• **Work instruction**: Should a line below contain the word "Boothbay", report it.

^^^^^^^^^^^^^^^^

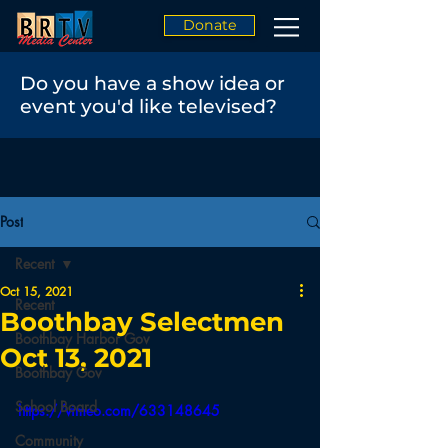
Donate
Do you have a show idea or
event you'd like televised?
Post
Recent
Oct 15, 2021
Recent
Boothbay Selectmen
Boothbay Harbor Gov
Oct 13, 2021
Boothbay Gov
School Board
https://vimeo.com/633148645
Community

^^^^^^^^^^^^^^^^

• **Answer space**:
Boothbay Selectmen
Boothbay Harbor Gov
Boothbay Gov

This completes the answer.